- **Exercise requirements**
Go through the data and copy each line where the string "ДЖАМБО" appears.

##### Input

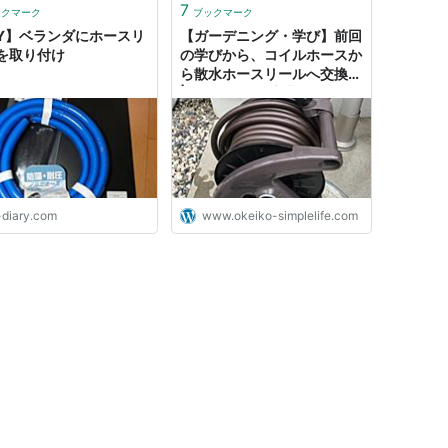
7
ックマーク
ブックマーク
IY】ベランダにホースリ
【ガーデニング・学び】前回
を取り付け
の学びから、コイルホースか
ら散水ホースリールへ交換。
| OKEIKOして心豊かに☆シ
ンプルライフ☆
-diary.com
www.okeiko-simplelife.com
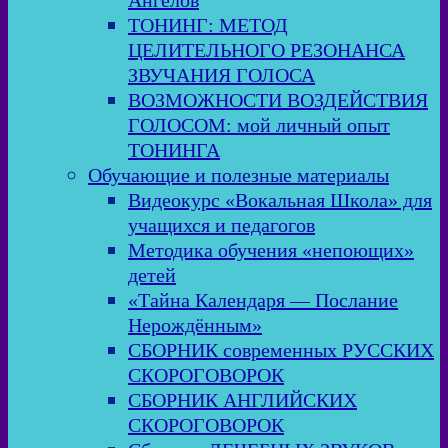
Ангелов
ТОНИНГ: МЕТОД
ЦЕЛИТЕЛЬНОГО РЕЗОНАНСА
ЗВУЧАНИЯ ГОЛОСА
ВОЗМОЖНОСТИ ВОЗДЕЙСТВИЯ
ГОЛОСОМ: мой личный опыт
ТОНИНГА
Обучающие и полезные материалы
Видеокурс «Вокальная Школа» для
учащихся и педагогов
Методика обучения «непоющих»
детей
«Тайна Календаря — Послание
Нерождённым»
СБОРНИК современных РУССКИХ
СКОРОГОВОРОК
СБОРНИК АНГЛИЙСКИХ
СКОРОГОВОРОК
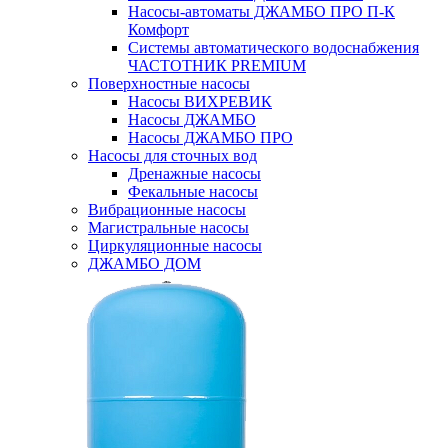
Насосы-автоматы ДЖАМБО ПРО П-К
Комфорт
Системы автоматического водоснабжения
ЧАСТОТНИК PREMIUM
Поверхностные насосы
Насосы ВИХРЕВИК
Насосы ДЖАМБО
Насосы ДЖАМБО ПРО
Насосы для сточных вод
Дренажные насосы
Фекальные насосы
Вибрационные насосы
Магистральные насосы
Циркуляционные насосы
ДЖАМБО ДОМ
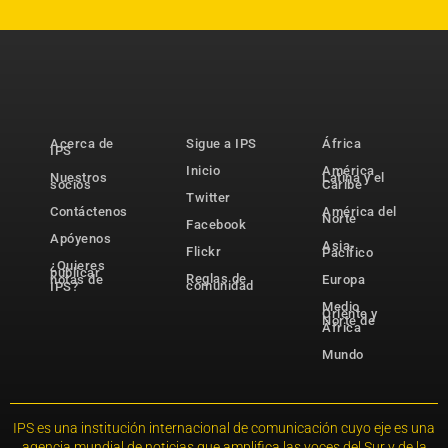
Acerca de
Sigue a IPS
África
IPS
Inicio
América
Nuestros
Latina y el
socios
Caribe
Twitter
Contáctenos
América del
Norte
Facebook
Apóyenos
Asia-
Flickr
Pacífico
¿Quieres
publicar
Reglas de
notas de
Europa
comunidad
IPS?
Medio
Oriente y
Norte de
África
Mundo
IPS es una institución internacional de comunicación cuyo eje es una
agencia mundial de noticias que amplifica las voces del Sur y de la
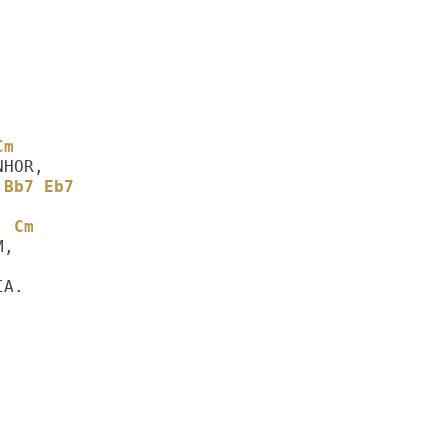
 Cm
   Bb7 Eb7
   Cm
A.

##########
##### Input

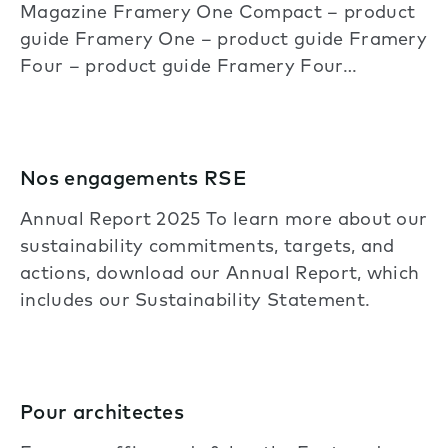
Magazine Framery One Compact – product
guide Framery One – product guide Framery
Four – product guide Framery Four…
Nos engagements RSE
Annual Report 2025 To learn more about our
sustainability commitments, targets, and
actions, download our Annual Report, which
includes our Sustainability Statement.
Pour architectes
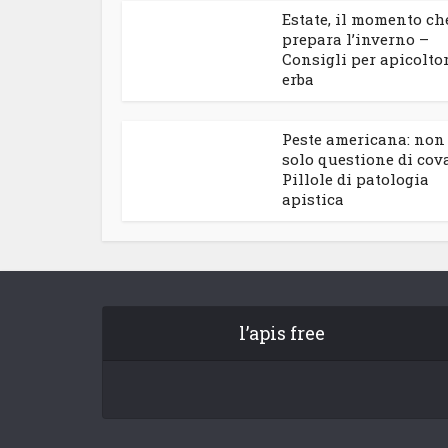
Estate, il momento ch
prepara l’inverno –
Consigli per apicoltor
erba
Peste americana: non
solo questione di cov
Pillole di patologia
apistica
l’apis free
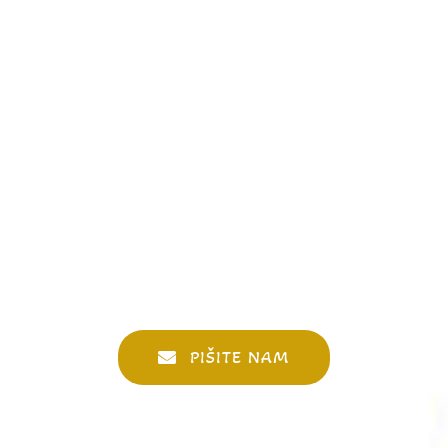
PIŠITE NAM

##########
##### Input

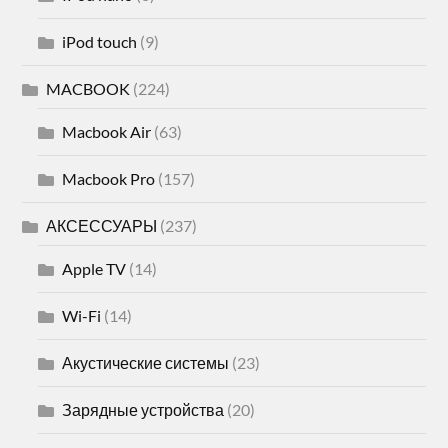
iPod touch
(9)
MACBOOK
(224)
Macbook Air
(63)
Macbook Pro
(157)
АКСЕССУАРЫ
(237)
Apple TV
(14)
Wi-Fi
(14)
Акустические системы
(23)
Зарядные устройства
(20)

##########

- **Output**
Насосы-автоматы ДЖАМБО ПРО П-К
Насосы ДЖАМБО
Насосы ДЖАМБО ПРО
ДЖАМБО ДОМ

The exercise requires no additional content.